David Camden-Britton groovydave at gmail.com
Mon Jul 26 04:35:15 PDT 2004


You can install any browser you choose without removing Internet
Explorer. On one machine I have five different web browsers installed
for testing purposes. The only change you're likely to see is when the
program starts up and asks if it can be the default application for
web pages. If you say "No", then Internet Explorer will still fire up
whenever you double-click a URL, or click on a link in your email
program.

As for what you give up by switching to Mozilla products, specifically
Firefox and Thunderbird, only a few cosmetic changes. Though, there
are plenty of web pages out there that are written specifically to
interact with Internet Explorer. So, if you come across something that
doesn't work correctly, fire up IE and check it out. However, I
haven't run into too many of those sorts of pages so far.

With Thunderbird, there's one irritation so far. If you multi-select
messages you can't see what the most recent selection looks like in
the preview pane.  Not sure if they plan to change this for future
releases, but it it is something that Outlook Express does better, in
my opinion.

As to how these programs are different from IE and OE, I'm not sure
how to answer that.

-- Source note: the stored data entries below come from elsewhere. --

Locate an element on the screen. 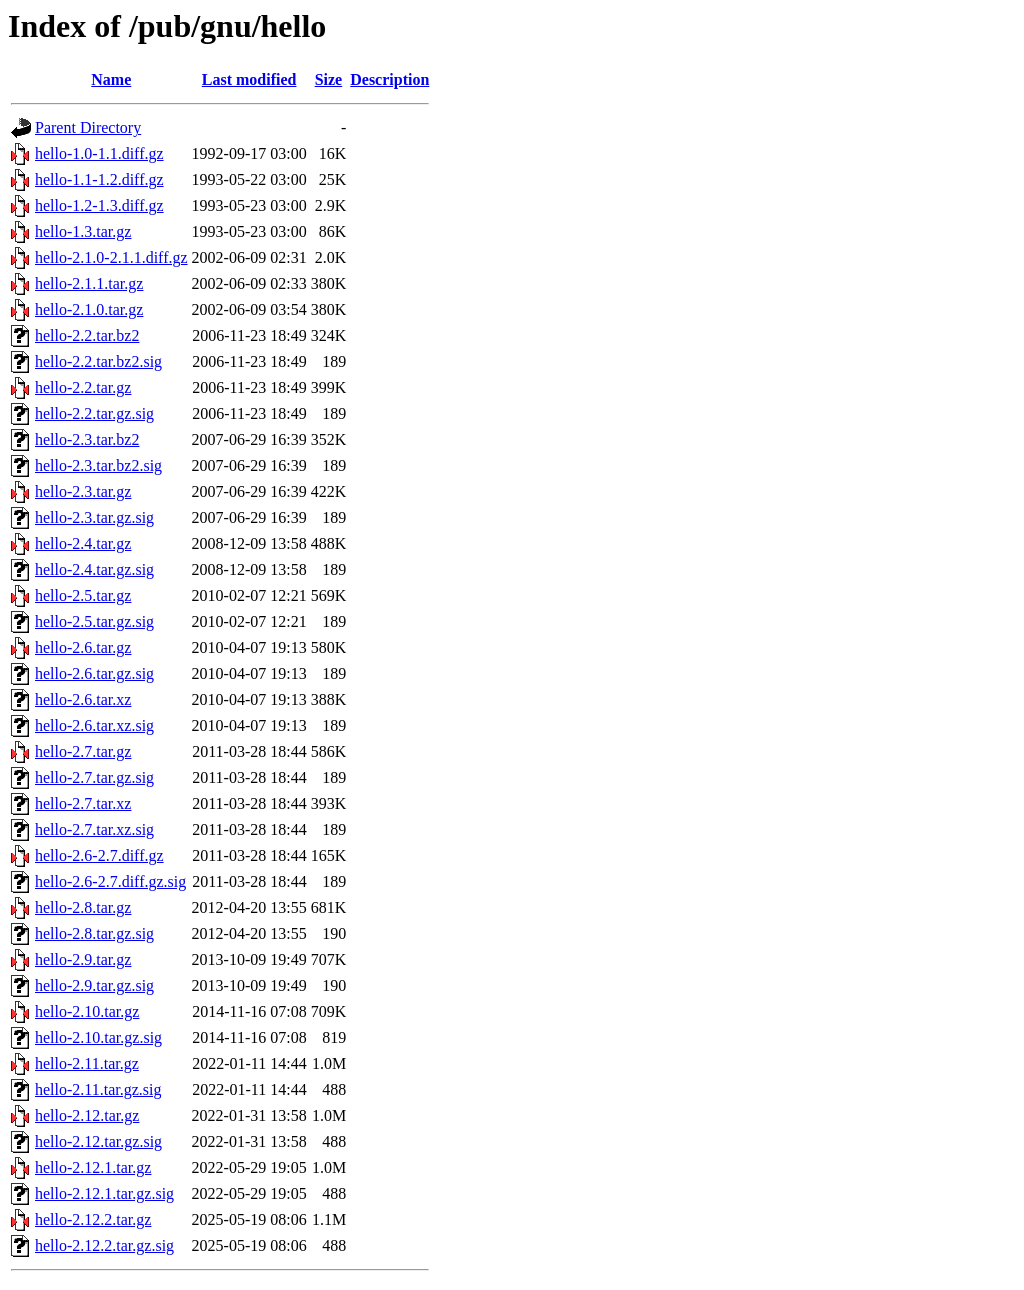  hello-1.2-1.3.diff.gz is located at coordinates (99, 205).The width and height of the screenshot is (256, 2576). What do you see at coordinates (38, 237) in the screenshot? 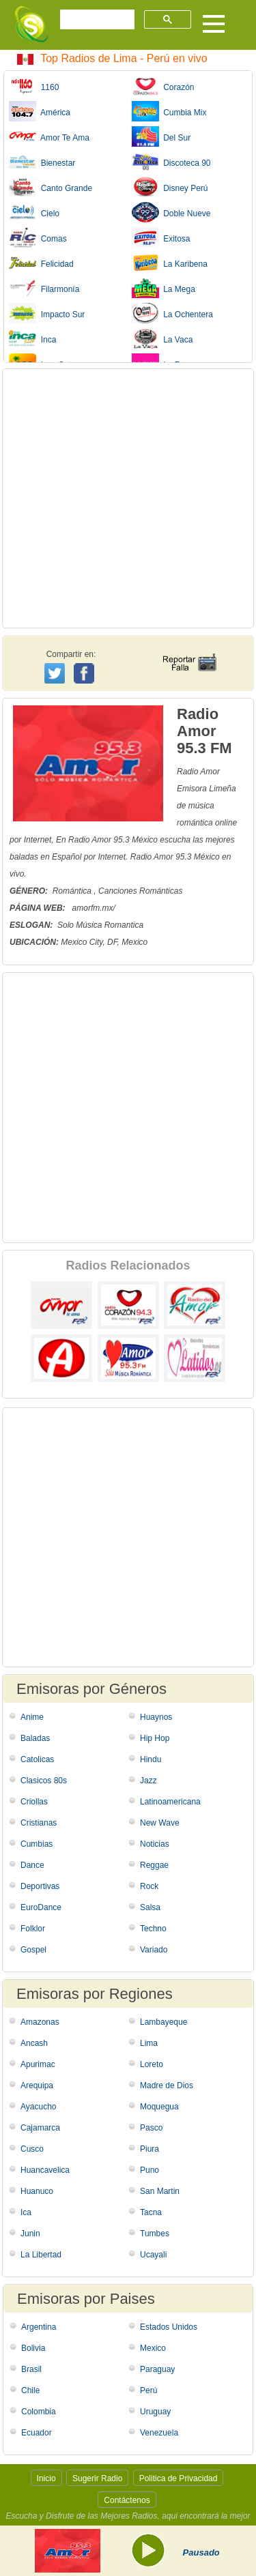
I see `Comas` at bounding box center [38, 237].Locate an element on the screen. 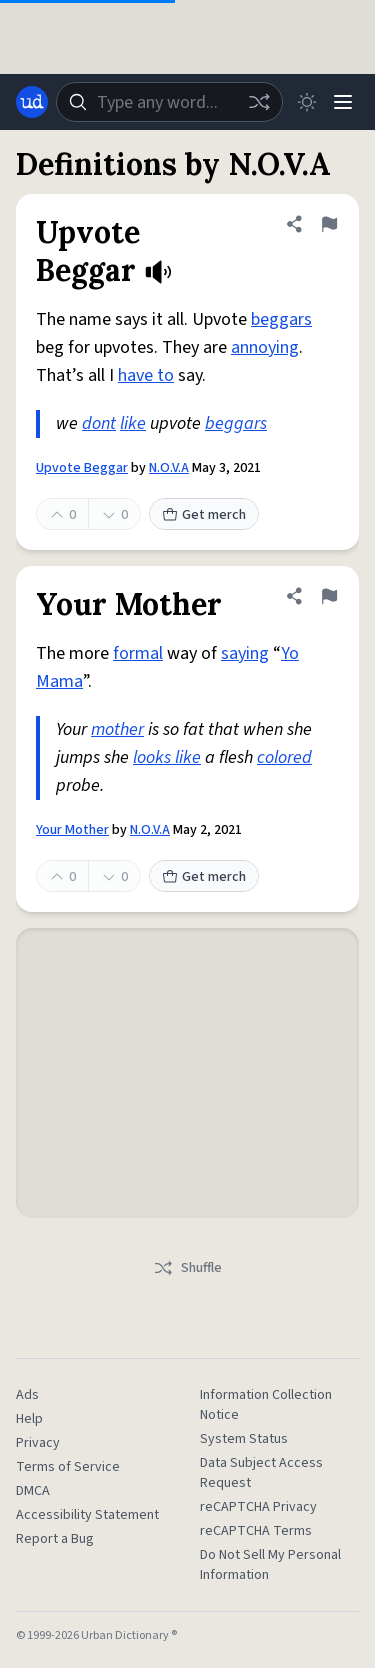 The height and width of the screenshot is (1668, 375). dont is located at coordinates (99, 423).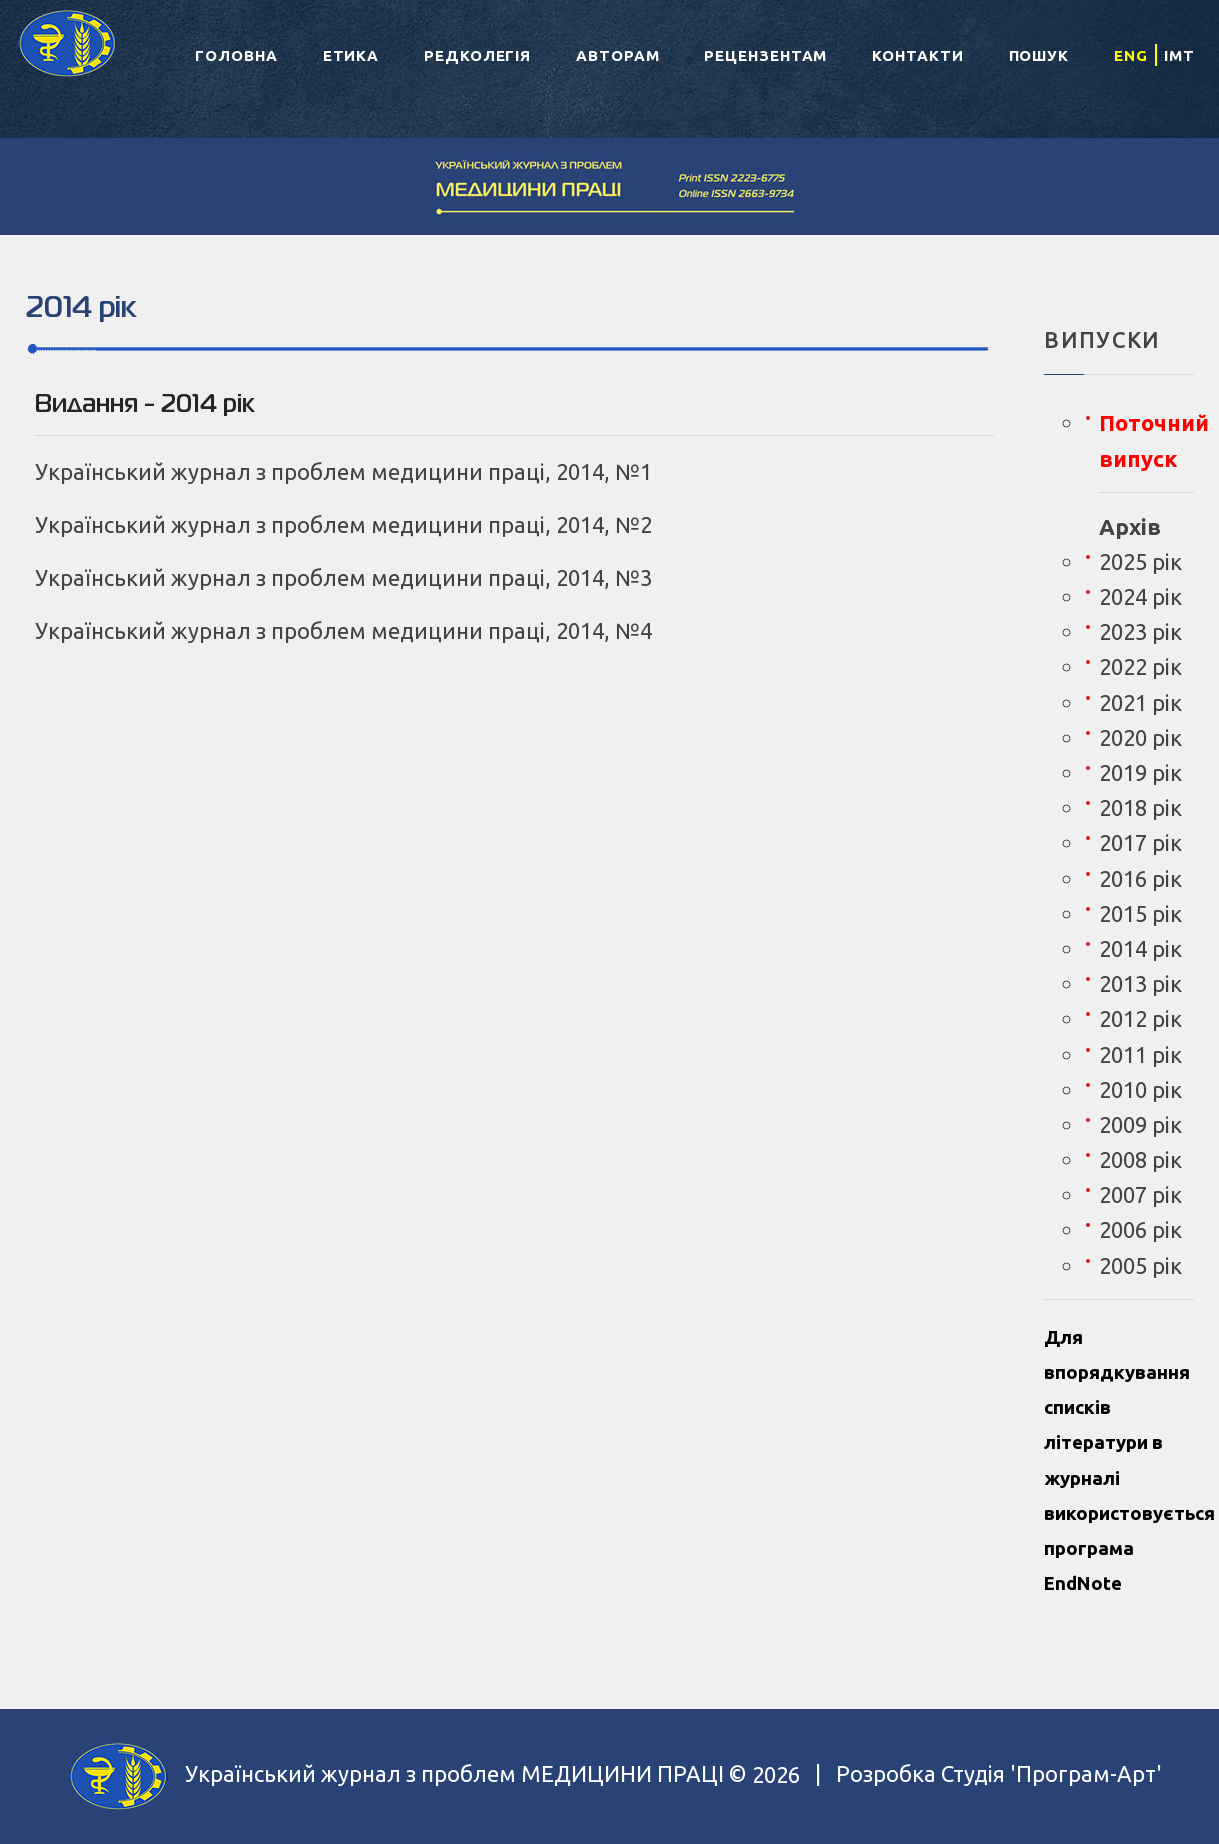  What do you see at coordinates (1140, 561) in the screenshot?
I see `2025 рік` at bounding box center [1140, 561].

My background is in software and technology, so I
just clicked a few buttons that looked obvious to me and I was surfing
pages and getting email. Your mileage will vary. The interface is
pretty similar, with buttons along a top toolbar to help you navigate
forward and back in pages. A built-in search bar for google
(configurable to any search engine) is over to the right. You have the
ability to open loads of browsing tabs, instead of new windows. This
is one of the major benefits of Firefox over Internet Explorer. That
way, precious screen real estate isn't taken up with more windows.

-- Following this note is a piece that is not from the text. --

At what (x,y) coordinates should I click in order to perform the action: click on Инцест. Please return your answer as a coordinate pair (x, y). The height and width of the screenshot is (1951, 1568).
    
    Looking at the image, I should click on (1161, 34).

For Thunderbird, I had to set up an email account, which looked a lot
like Netscape 7.0's setup procedure and then I could download email
and write new messages and such. The junk mail filtering feature is
pretty neat. I've got one email account that receives hundreds of spam
a day and after a little bit of tuning I can pretty safely hit "Move
Junk Mail to Deleted Items" and bang, the junk vanishes before I have
to look at it.

Both products support the loading of Extensions. This is another major
strength. I have a couple handy widgets loaded, like the GMail
Composer extension which allows me to highlight a name or link and
right-click to get the option to Compose a new email. I have something
called Magpie Tools loaded which makes it easier to scan through image
collections (purely for research purposes, naturally).

Since you can have several browsers on your system at once, I
encourage experimentation. Many people like Opera, which I seem to
recall as being one of the first major competing browsers to feature
tabbed browsing. However, I really dislike their email client. Still,
once you work with tabs, it's hard to go back to just a single window
per page.

Let me know if you have any further questions, or feel free to contact
me off-list.

-- 
David Camden-Britton  -=)*(=- groovydave at gmail.com

On Thu, 22 Jul 2004 08:36:24 -0700, Sam Scripter (fsr)
<moscowsam at moscow.com> wrote:
> Thank you David Camden-Britton for the website link to mozilla.
> 
> As a long-time user of Internet Explorer and Outlook Express, I am VERY reluctant to try a change-over to anything else.  I suspect many other readers on this list feel the same.
> 
> However, I visited the mozilla website and find it intriguing.
> 
> QUESTIONS:
> 
> - Can one have the mozilla applications installed without giving up ones installations of IE and OE?
> 
> - What functionalities does one give up by switching to applications offered in the mozilla suite?
> 
> - What confounding/perplexing things occur for IE and OE users by switching to mozilla applications.